14. The method of claim 13, wherein said embryo is a zebrafish embryo.

15. The method of claim 13, wherein cells in said embryo undergoing programmed cell death are labeled in the living embryo for visualization microscopically.

16. The method of claim 15, wherein labeling is carried out by terminal deoxynucleotide transferase dUTP nick labeling.

17. A method for obtaining information on cellular processes, said method comprising the steps of: a) providing a test and a control zebrafish embryo, b) subjecting said test embryo to test conditions, and c) visually observing differences in cells of the test and control embryos, said differences resulting from application of said test conditions.

18. The method of claim 17, wherein said test conditions include mutagenesis-inducing conditions.

19. The method of claim 17, wherein said test and control zebrafish embryos are pre-treated with an agent which affects programmed cell death.

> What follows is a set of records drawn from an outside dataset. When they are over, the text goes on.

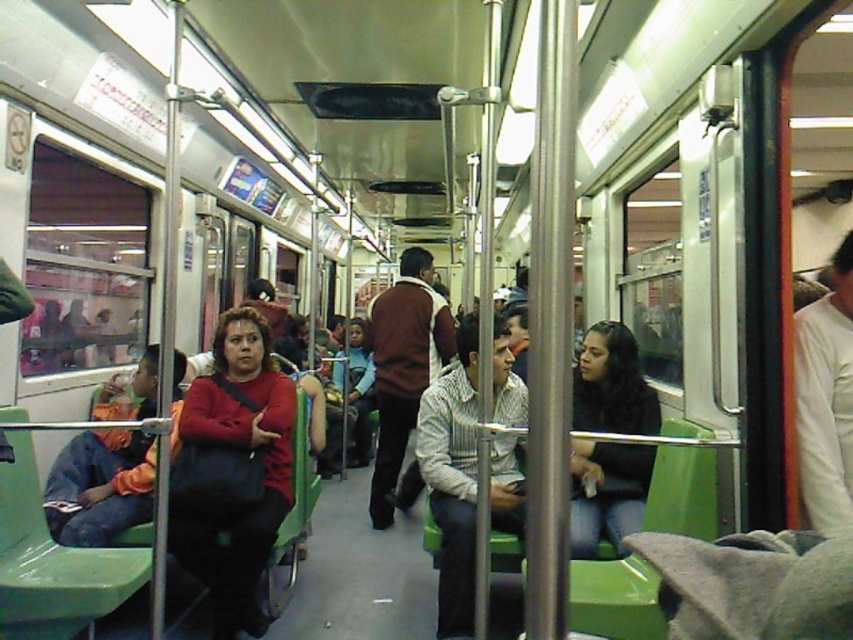 Question: Which is farther from the dark brown sweater at center?

Choices:
 (A) matte red sweater at center
 (B) striped cotton shirt at center
 (C) denim jacket at left
 (D) brown sweater at center

Answer: (C)

Question: Which of the following is the farthest from the observer?

Choices:
 (A) brown sweater at center
 (B) matte red sweater at center

Answer: (A)

Question: Can you confirm if striped cotton shirt at center is positioned below brown sweater at center?

Choices:
 (A) no
 (B) yes

Answer: (A)

Question: Which point is closer to the camera?

Choices:
 (A) brown sweater at center
 (B) matte red sweater at center
 (C) striped cotton shirt at center

Answer: (C)

Question: Can you confirm if matte red sweater at center is smaller than denim jacket at left?

Choices:
 (A) no
 (B) yes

20. The method of claim 17, wherein said test conditions include a test compound, and said observing step includes observing whether said test compound inhibits cell death in, or rescues, said test embryo.

21. The method of claim 20, wherein said observing step includes observing Rohon-Beard neurons.

22. The method of claim 19, wherein said agent is a protein kinase inhibitor.

23. The method of claim 22, wherein said protein kinase inhibitor is staurosporine.

24. The method of claim 17, wherein said test conditions include contacting said embryos with a cell death inhibitor.

25. The method of claim 24, wherein said observing includes observing neurons of said embryos, to determine whether neurons in said test embryo which are saved from cell death develop or function normally.

26. The method of claim 24, wherein said cell death inhibitor is a caspase inhibitor.

27. The method of claim 17, wherein the cellular process which is investigated is selected from the group consisting of: a) neuronal cell function, b) neuronal connectivity, c) cell development, d) tissue development, and e) organ development.

28. A method of testing a compound for the ability to affect expression of a gene whose expression affects cell death, said method comprising the steps of: (a) providing an osteichthes test embryo which is translucent or transparent, wherein said gene is expressed in said embryo, wherein said gene either is not normally expressed in said osteichthes, or is normally expressed in said osteichthes at a lower level than in said test embryo,

(b) contacting said compound with said embryo, and

(c) visually observing the pattern or extent of cell death in said embryo.

29. The method of claim 28, wherein said osteichthes embryo is a zebrafish embryo.

30. The method of claim 28, wherein said gene is a eukaryotic gene encoding a protein which inhibits cell death.

31. The method of claim 30 wherein said gene encodes bcl-2, and is over-expressed in said embryo.